Trevor Blake: Two Articles from All Africa

10 October 2007 » christianity, magick, trevorblake

Edwin Nuwagaba: “Documentary On ‘False’ Pastors is Out.”

Like the saying, “old habits die hard,” there is tension brewing in church over pastors who were once witch doctors but declared that they had got saved and began churches. Cross sections in church believe that it is these ‘witch doctors’ that are responsible for the current crisis in the born again churches. Top stories of ‘men of God’ using charms and electric gadgets to perform miracles, sodomy, raping girls and snatching wives and husbands of members of their flock, have of recent dominated front pages in newspapers, tainting the image of born again churches.

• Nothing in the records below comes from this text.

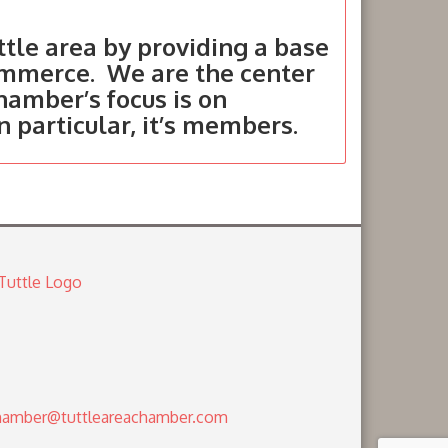
tle area by providing a base
ommerce. We are the center
hamber’s focus is on
in particular, it’s members.
amber@tuttleareachamber.com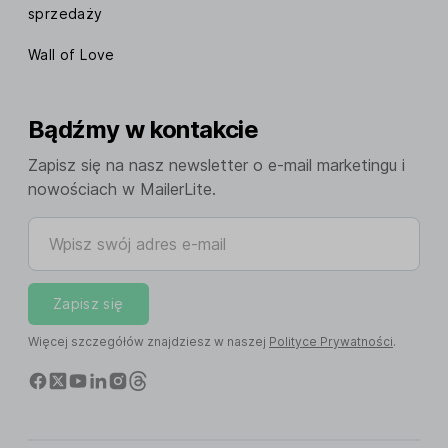
sprzedaży
Wall of Love
Bądźmy w kontakcie
Zapisz się na nasz newsletter o e-mail marketingu i
nowościach w MailerLite.
Wpisz swój adres e-mail
Zapisz się
Więcej szczegółów znajdziesz w naszej
Polityce Prywatności
.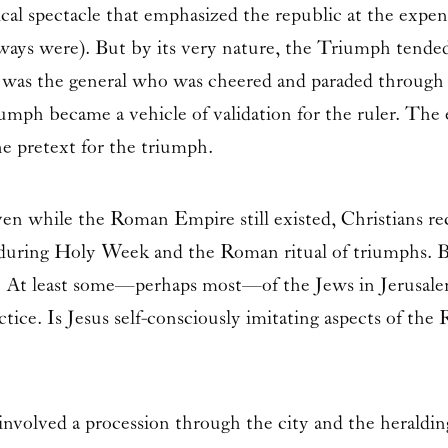
ical spectacle that emphasized the republic at the expens
lways were). But by its very nature, the Triumph tended
 was the general who was cheered and paraded through th
mph became a vehicle of validation for the ruler. The e
he pretext for the triumph.
even while the Roman Empire still existed, Christians r
 during Holy Week and the Roman ritual of triumphs. B
 At least some—perhaps most—of the Jews in Jerusalem
tice. Is Jesus self-consciously imitating aspects of t
 involved a procession through the city and the heraldin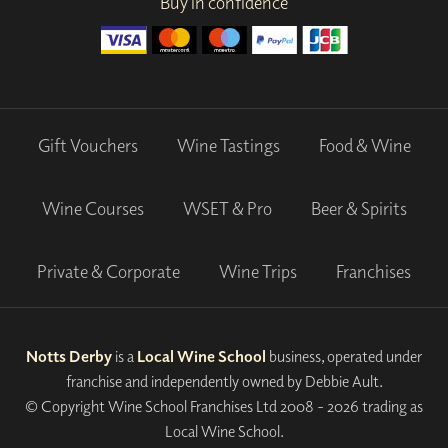
Buy in confidence
Gift Vouchers
Wine Tastings
Food & Wine
Wine Courses
WSET & Pro
Beer & Spirits
Private & Corporate
Wine Trips
Franchises
Notts Derby
is a
Local Wine School
business, operated under
franchise and independently owned by Debbie Ault.
© Copyright Wine School Franchises Ltd 2008 - 2026 trading as
Local Wine School.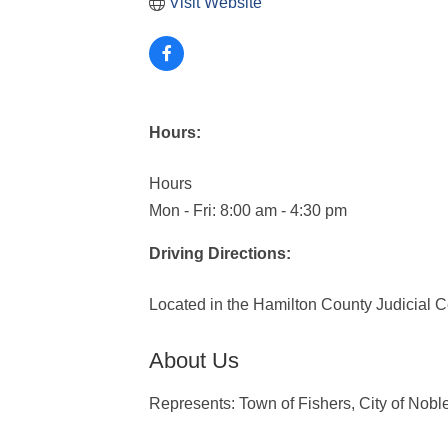
Visit Website
Hours:
Hours
Mon - Fri: 8:00 am - 4:30 pm
Driving Directions:
Located in the Hamilton County Judicial C
About Us
Represents: Town of Fishers, City of Nobl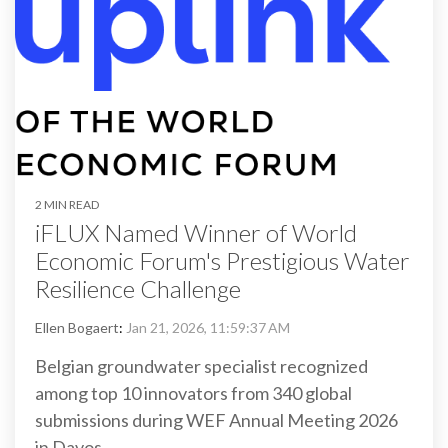
2 MIN READ
iFLUX Named Winner of World
Economic Forum's Prestigious Water
Resilience Challenge
Ellen Bogaert
:
Jan 21, 2026, 11:59:37 AM
Belgian groundwater specialist recognized
among top 10 innovators from 340 global
submissions during WEF Annual Meeting 2026
in Davos.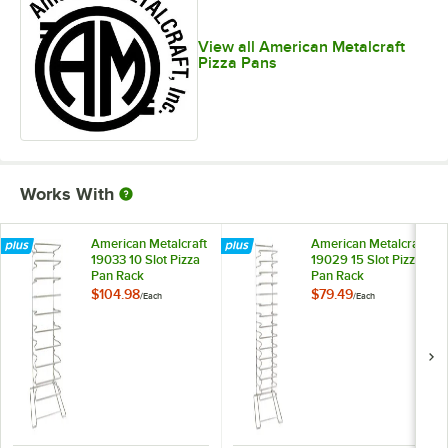
View all American Metalcraft
Pizza Pans
Works With
American Metalcraft
American Metalcraft
19033 10 Slot Pizza
19029 15 Slot Pizza
Pan Rack
Pan Rack
$104.98
$79.49
/
Each
/
Each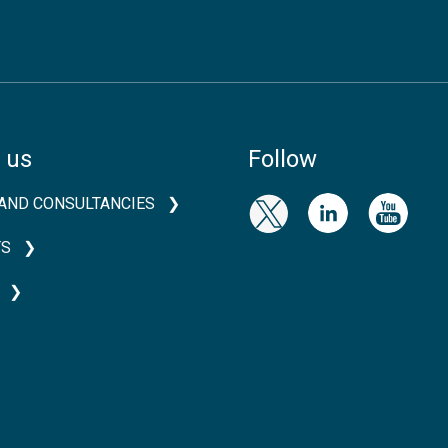
 us
Follow
AND CONSULTANCIES
TS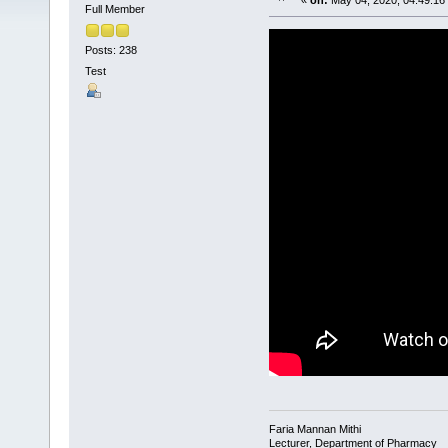
«
on:
May 04, 2020, 04:49:16
Full Member
Posts: 238
Test
Faria Mannan Mithi
Lecturer, Department of Pharmacy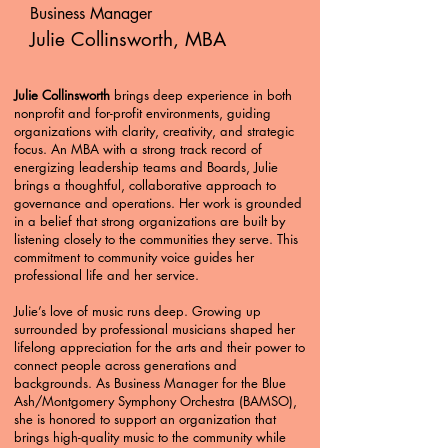
Business Manager
Julie Collinsworth, MBA
Julie Collinsworth
brings deep experience in both
nonprofit and for-profit environments, guiding
organizations with clarity, creativity, and strategic
focus. An MBA with a strong track record of
energizing leadership teams and Boards, Julie
brings a thoughtful, collaborative approach to
governance and operations. Her work is grounded
in a belief that strong organizations are built by
listening closely to the communities they serve. This
commitment to community voice guides her
professional life and her service.
Julie’s love of music runs deep. Growing up
surrounded by professional musicians shaped her
lifelong appreciation for the arts and their power to
connect people across generations and
backgrounds. As Business Manager for the Blue
Ash/Montgomery Symphony Orchestra (BAMSO),
she is honored to support an organization that
brings high-quality music to the community while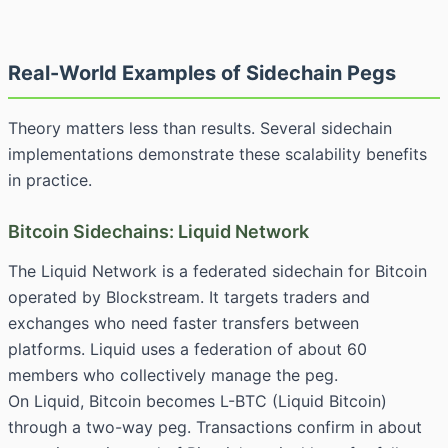
Real-World Examples of Sidechain Pegs
Theory matters less than results. Several sidechain
implementations demonstrate these scalability benefits
in practice.
Bitcoin Sidechains: Liquid Network
The Liquid Network is a federated sidechain for Bitcoin
operated by Blockstream. It targets traders and
exchanges who need faster transfers between
platforms. Liquid uses a federation of about 60
members who collectively manage the peg.
On Liquid, Bitcoin becomes L-BTC (Liquid Bitcoin)
through a two-way peg. Transactions confirm in about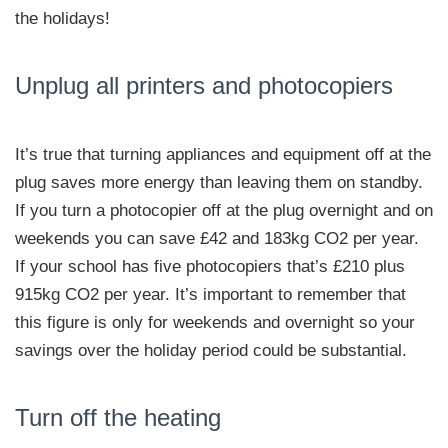
the holidays!
Unplug all printers and photocopiers
It’s true that turning appliances and equipment off at the
plug saves more energy than leaving them on standby.
If you turn a photocopier off at the plug overnight and on
weekends you can save £42 and 183kg CO2 per year.
If your school has five photocopiers that’s £210 plus
915kg CO2 per year. It’s important to remember that
this figure is only for weekends and overnight so your
savings over the holiday period could be substantial.
Turn off the heating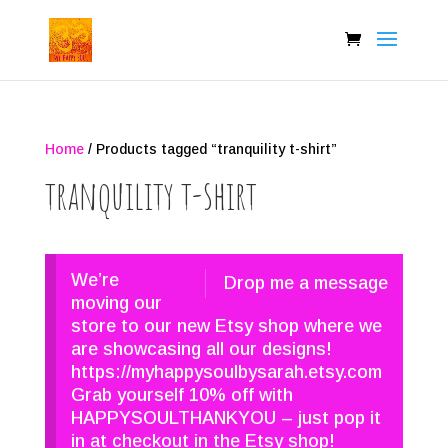
Home
/ Products tagged “tranquility t-shirt”
tranquility t-shirt
We’re
Drop me a message
moving our
store to our new Etsy shop where we
are showcasing all our designs!
https://myhappysoulbysarah.etsy.com
Grab yourself 10% off with
HAPPYSOULTHANKYOU – just pop it
in at checkout in the Etsy shop!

Hussein Bogere: “I Helped Top Pastor Con Aids Patients.”

A prominent female Kampala pastor bribed and blackmailed worshippers to fake health ailments as serious as HIV/Aids so that she could then claim to have healed them, a parishioner alleged in a recent interview. The same pastor is being accused of using spies to learn secrets about members of her congregation and then using that information to extort funds- allegations that threaten to further discredit Ugandan pastors, several of whom have come under fire in recent months for dishonesty and improper use of funds.

Articles continue at link. Replacing witch doctors with Christians is not going to help the situation. The answer is not to replace an old superstition with a new one. The answer is to educate people regarding the fact that none of these superstitions are worth keeping around, that science alone offers the means to treat disease, that morals are independent of superstition, that training people to believe obvious falsehoods softens their minds for unscrupulous uses. I’d rather see aid going to a group like the Ugandan Humanist Association than any religious group. There’s certainly a need for it.